Since the 2019 EU election in May, M5S has attempted to join three different groups. The Europe Conservatives and Reformists (ECR), the Liberals, and the Greens. Once again, the Liberals and the Greens have rejected Five Star. The ECR has no reason to accept the Five Star Movement given that Giorgia Meloni and her Brothers of Italy are a member party of the ECR.
This leaves M5S in the same predicament as The Brexit Party. The inability to join a group is considered a monumental failure for a party that is not on the most extreme fringes. As M5S continues to see its support plummet, their coalition partner, Lega, continues to soar in the polls.

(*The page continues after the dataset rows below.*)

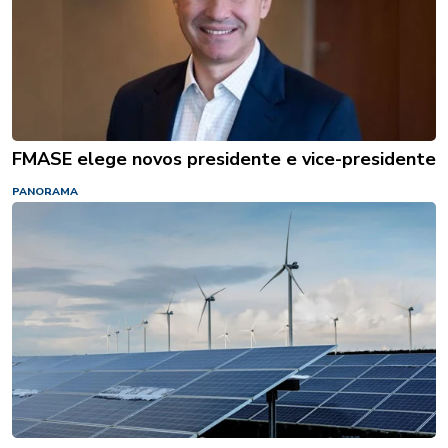
FMASE elege novos presidente e vice-presidente
PANORAMA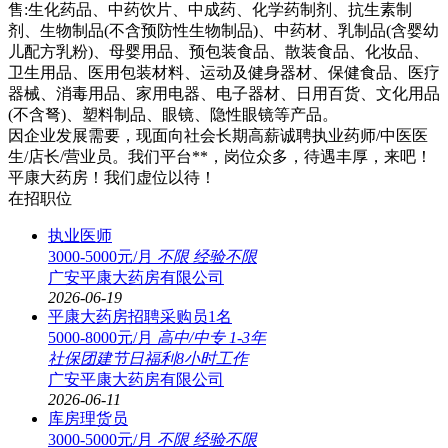
售:生化药品、中药饮片、中成药、化学药制剂、抗生素制
剂、生物制品(不含预防性生物制品)、中药材、乳制品(含婴幼
儿配方乳粉)、母婴用品、预包装食品、散装食品、化妆品、
卫生用品、医用包装材料、运动及健身器材、保健食品、医疗
器械、消毒用品、家用电器、电子器材、日用百货、文化用品
(不含弩)、塑料制品、眼镜、隐性眼镜等产品。
因企业发展需要，现面向社会长期高薪诚聘执业药师/中医医
生/店长/营业员。我们平台**，岗位众多，待遇丰厚，来吧！
平康大药房！我们虚位以待！
在招职位
执业医师
3000-5000元/月
不限
经验不限
广安平康大药房有限公司
2026-06-19
平康大药房招聘采购员1名
5000-8000元/月
高中/中专
1-3年
社保
团建
节日福利
8小时工作
广安平康大药房有限公司
2026-06-11
库房理货员
3000-5000元/月
不限
经验不限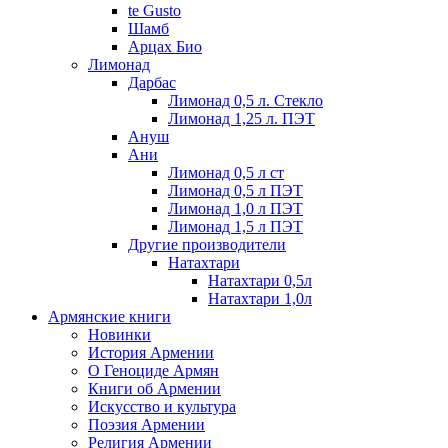
te Gusto
Шамб
Арцах Био
Лимонад
Дарбас
Лимонад 0,5 л. Стекло
Лимонад 1,25 л. ПЭТ
Ануш
Ани
Лимонад 0,5 л ст
Лимонад 0,5 л ПЭТ
Лимонад 1,0 л ПЭТ
Лимонад 1,5 л ПЭТ
Другие производители
Натахтари
Натахтари 0,5л
Натахтари 1,0л
Армянские книги
Новинки
История Армении
О Геноциде Армян
Книги об Армении
Иcкусство и культура
Поэзия Армении
Религия Армении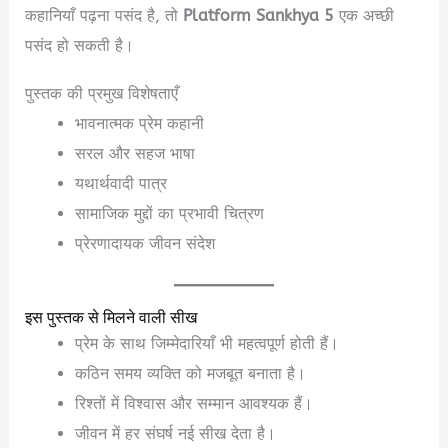
कहानियाँ पढ़ना पसंद है, तो
Platform Sankhya 5
एक अच्छी
पसंद हो सकती है।
पुस्तक की प्रमुख विशेषताएँ
भावनात्मक प्रेम कहानी
सरल और सहज भाषा
यथार्थवादी पात्र
सामाजिक मुद्दों का प्रभावी चित्रण
प्रेरणादायक जीवन संदेश
इस पुस्तक से मिलने वाली सीख
प्रेम के साथ जिम्मेदारियाँ भी महत्वपूर्ण होती हैं।
कठिन समय व्यक्ति को मजबूत बनाता है।
रिश्तों में विश्वास और सम्मान आवश्यक हैं।
जीवन में हर संघर्ष नई सीख देता है।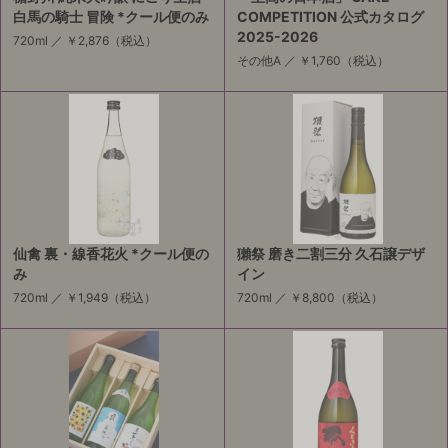
白馬の騎士 冒険 *クール便のみ
COMPETITION 公式カタログ
2025-2026
720ml ／
￥2,876
（税込）
その他A ／
￥1,760
（税込）
仙禽 裏・線香花火 *クール便の
獺祭 磨き二割三分 久石譲デザ
み
イン
720ml ／
￥1,949
（税込）
720ml ／
￥8,800
（税込）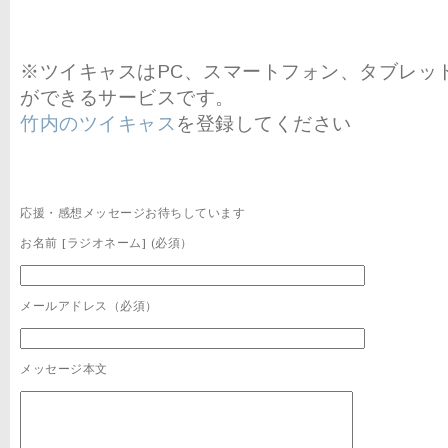
※ツイキャスはPC、スマートフォン、タブレッ
ができるサービスです。
竹内のツイキャス
を登録してください
応援・感想メッセージお待ちしています
お名前 [ラジオネーム] (必須）
メールアドレス（必須）
メッセージ本文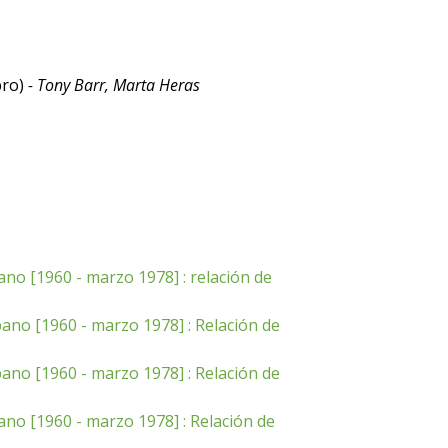
bro)
- Tony Barr, Marta Heras
ano [1960 - marzo 1978] : relación de
bano [1960 - marzo 1978] : Relación de
bano [1960 - marzo 1978] : Relación de
ano [1960 - marzo 1978] : Relación de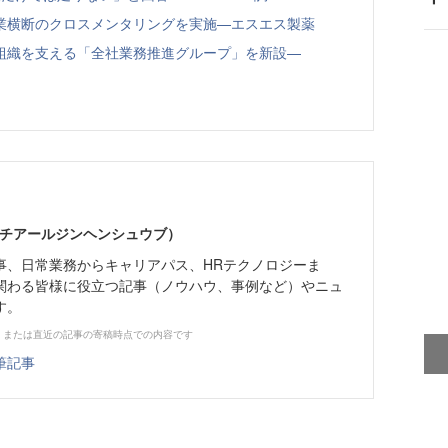
業横断のクロスメンタリングを実施—エスエス製薬
組織を支える「全社業務推進グループ」を新設—
エイチアールジンヘンシュウブ）
事、日常業務からキャリアパス、HRテクノロジーま
関わる皆様に役立つ記事（ノウハウ、事例など）やニュ
す。
、または直近の記事の寄稿時点での内容です
筆記事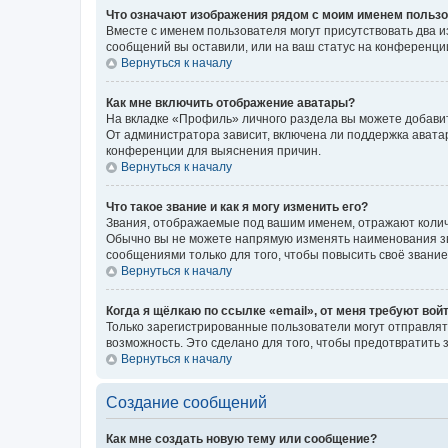
Что означают изображения рядом с моим именем польз
Вместе с именем пользователя могут присутствовать два и
сообщений вы оставили, или на ваш статус на конференции
Вернуться к началу
Как мне включить отображение аватары?
На вкладке «Профиль» личного раздела вы можете добавит
От администратора зависит, включена ли поддержка аватар
конференции для выяснения причин.
Вернуться к началу
Что такое звание и как я могу изменить его?
Звания, отображаемые под вашим именем, отражают коли
Обычно вы не можете напрямую изменять наименования зв
сообщениями только для того, чтобы повысить своё звани
Вернуться к началу
Когда я щёлкаю по ссылке «email», от меня требуют вой
Только зарегистрированные пользователи могут отправлят
возможность. Это сделано для того, чтобы предотвратит
Вернуться к началу
Создание сообщений
Как мне создать новую тему или сообщение?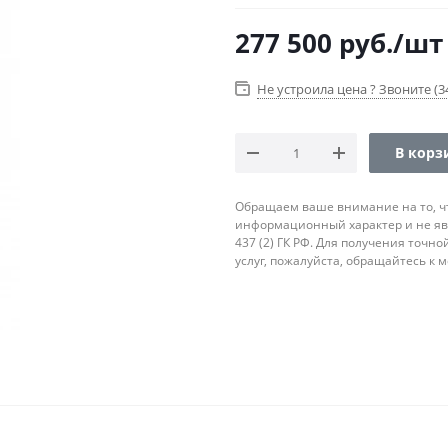
277 500
руб.
/шт
Не устроила цена ? Звоните (34
В корз
Обращаем ваше внимание на то, ч
информационный характер и не яв
437 (2) ГК РФ. Для получения точн
услуг, пожалуйста, обращайтесь к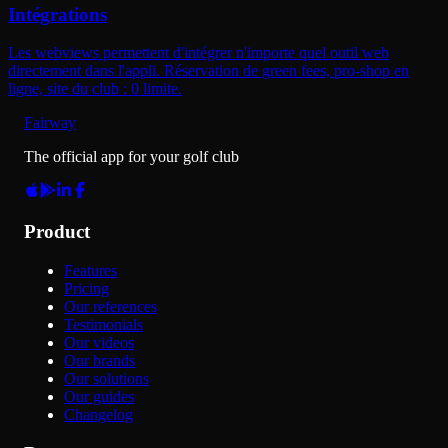
Intégrations
Les webviews permettent d'intégrer n'importe quel outil web
directement dans l'appli. Réservation de green fees, pro-shop en
ligne, site du club : 0 limite.
Fairway
The official app for your golf club
Product
Features
Pricing
Our references
Testimonials
Our videos
Our brands
Our solutions
Our guides
Changelog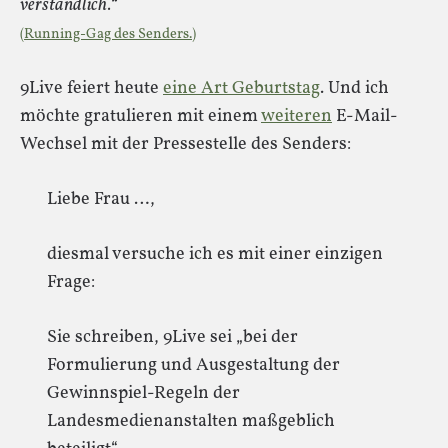
verständlich.“
(Running-Gag des Senders.)
9Live feiert heute
eine Art Geburtstag
. Und ich
möchte gratulieren mit einem
weiteren
E-Mail-
Wechsel mit der Pressestelle des Senders:
Liebe Frau …,
diesmal versuche ich es mit einer einzigen
Frage:
Sie schreiben, 9Live sei „bei der
Formulierung und Ausgestaltung der
Gewinnspiel-Regeln der
Landesmedienanstalten maßgeblich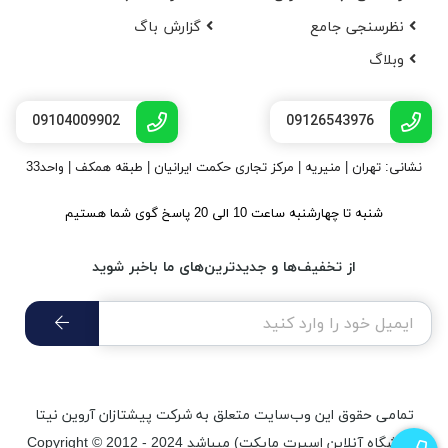
نظرسنجی جامع
گزارش باگ
وبلاگ
09104009902
09126543976
نشانی: تهران | منیریه | مرکز تجاری حکمت ایرانیان | طبقه همکف | واحد33
شنبه تا چهارشنبه ساعت 10 الی 20 پاسخ گوی شما هستیم
از تخفیف‌ها و جدیدترین‌های ما باخبر شوید
تمامی حقوق اين وب‌سايت متعلق به شرکت پیشتازان آروین نیتا
(فروشگاه آنلاین اسپرت مایکت) میباشد Copyright © 2012 - 2024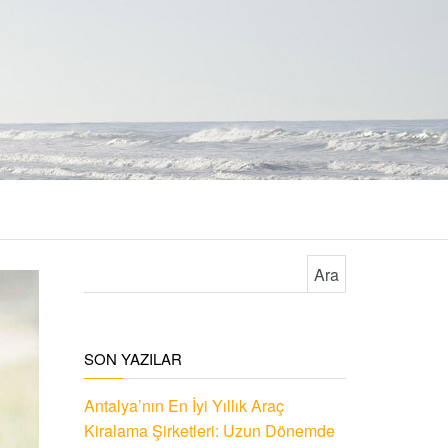
Arama:
SON YAZILAR
Antalya’nın En İyi Yıllık Araç
Kiralama Şirketleri: Uzun Dönemde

Luigi De Maio withstood a leadership vote at the end of May, though this was largely symbolic, and regarded as a farce by internal opponents. For now, the coalition with Lega lives on, though this will almost certainly collapse before the end of the year.
Such a collapse is the natural consequence of incompetent leadership at home and the inability to form proper alliances abroad. Political parties that assume online direct democracy trumps organisation and foreign alliances are bound to implode from within.